A short profile of a Play about the ‘first’ translation of the Bible into English. The play was first produced in 2011…
David Edgar has had a long and distinguished career, but only with Written on The Heart has he (for me) created something that will stand alongside, for instance, Miller’s The Crucible and Death of a Salesman, Shaw’s Saint Joan and Major Barbara, Rattigan’s The Deep Blue Sea, and not least Drinkwater’s Oliver Cromwell and Abraham Lincoln, all beautifully crafted plays that retain and stimulate an audience.
Edgar’s Written On The Heart, was first produced by the RSC in Stratford to commemorate the 400 anniversary of the publication of the King James Bible, is a theatrical tour de force.
Based around the King’s decision to create an authorised version of the Bible in English, available to every church in England — and by a natural extension the general populace — Edgar’s play, directed originally by the RSC’s Artistic Director, Gregory Doran, takes us on a fascinating journey that at times travels back to a time where we meet William Tyndale, who translated an earlier version of the Bible into English, from which great tracts were taken and, with some changes, incorporated into the new King James version.
And it’s these scenes between Tyndale, played with devastating accuracy and passion by Stephen Boxer, and Oliver Ford Davies’s thoughtful, yet woeful Lancelot Andrewes, that’s at the heart of this play — and the heart upon which this play is written — bringing out a wonderful sequence of arguments that are as important as the courtroom scenes in Miller’s The Crucible, but with an added humour that is wonderfully underplayed, leaving you wanting more, much more.
Edgar’s play is already a classic that will touch theatre goers down the ages, in the way that Shaw’s Saint Joan has done, where again comedy is used to lighten the load, turning Joan of Arc into a street wise young woman who appears wiser than those around her, as does Jodie McNee’s character, Mary Currer, a servant, in Written on the Heart, who appears better read than her boss the bishop, and represents — as does Joan — the lost women of history, which Edgar uses wonderfully, turning her into — again like Joan — a genderless figure with whom we can all relate.
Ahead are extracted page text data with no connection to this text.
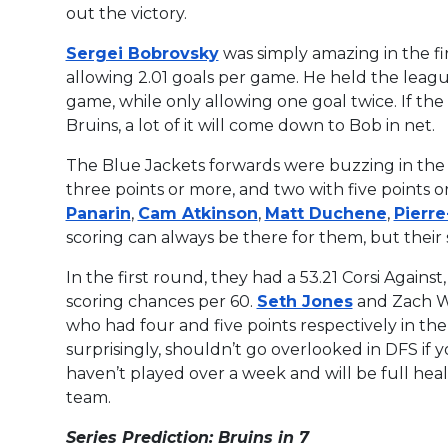
out the victory.
Sergei Bobrovsky
was simply amazing in the fi
allowing 2.01 goals per game. He held the league
game, while only allowing one goal twice. If th
Bruins, a lot of it will come down to Bob in net.
The Blue Jackets forwards were buzzing in the f
three points or more, and two with five points 
Panarin
,
Cam Atkinson
,
Matt Duchene
,
Pierr
scoring can always be there for them, but their
In the first round, they had a 53.21 Corsi Again
scoring chances per 60.
Seth Jones
and Zach We
who had four and five points respectively in the
surprisingly, shouldn’t go overlooked in DFS if 
haven’t played over a week and will be full hea
team.
Series Prediction: Bruins in 7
This is a rare ability for a playwright.
I have written previously, in William Shakespeare — A Life, about a copy of the King James Bible that found its way to Holy Trinity Church in Stratford soon after its first publication:
Shakespeare was aged forty-six when the Bible arrived in the church, and that same bible is today on display in the chancel open at Psalm 46, which has a strange ‘connection’ in as much as when you count down to the forty-six word(excluding the title) you will come to the word ‘shake’, then, if you go to the end of the psalm, ignoring the word ‘selah’ (amen) and count forty-six words back you will find the word ‘spear’. Many have suggested that Shakespeare had a hand in the translation of the King James Bible, slipping in a coded message of his part in the most important publishing events of the 17th century. A bit far fetched perhaps, but a good and intriguing story nonetheless.
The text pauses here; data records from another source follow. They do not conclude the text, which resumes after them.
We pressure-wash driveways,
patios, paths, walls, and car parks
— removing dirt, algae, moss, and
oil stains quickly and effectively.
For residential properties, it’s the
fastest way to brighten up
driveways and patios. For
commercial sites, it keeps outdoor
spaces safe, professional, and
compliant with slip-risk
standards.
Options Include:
Shakespeare was undoubtedly, in the context and expectations of his time, a true Christian who, as a playwright nevertheless challenged such a belief via the mouths of others, yet used the Bible exquisitely as source material as Shakespeare scholar and priest, Paul Edmondson, has written:
“ Shakespeare alludes to the Bible many hundreds of times…and draws readily on Christian themes…[with]…Major resurrection narratives…found in numerous plays, when characters who have been supposed dead come back to life…”.
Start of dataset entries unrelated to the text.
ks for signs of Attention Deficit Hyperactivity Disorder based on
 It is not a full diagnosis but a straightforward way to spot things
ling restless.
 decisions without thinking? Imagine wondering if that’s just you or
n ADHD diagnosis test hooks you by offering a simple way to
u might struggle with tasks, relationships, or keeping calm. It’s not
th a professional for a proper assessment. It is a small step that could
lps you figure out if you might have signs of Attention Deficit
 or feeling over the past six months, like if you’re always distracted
“ It is the poet’s privilege to imagine the world differently, to enhance lives through the use of language, to help us to identify our own experiences and feelings, as well as to take us to other worlds.”
Edmondson ends by writing that Shakespeare was not afraid to ask the searching questions that trouble us all.
When Shakespeare died in 1616, his shrouded body was carried through the familiar North Porch of Holy Trinity, past the font in which he was baptised to the right, along the Nave, under the Crossing and into the Chancel where his body was laid in a prepared tomb below the flagstones of the Sanctuary in front of what is now the High Altar. The bodies of members of his family where, in time, laid alongside him.
By the time of his death the parish records were being written in English, not Latin; his reads: ‘Will Shakespeare, Gent’.”
Shakespeare would certainly have read from that Bible, and may even have known, as a possible member of the team who translated the King James Bible, of the earlier Tyndale version. It’s a wonderful thought.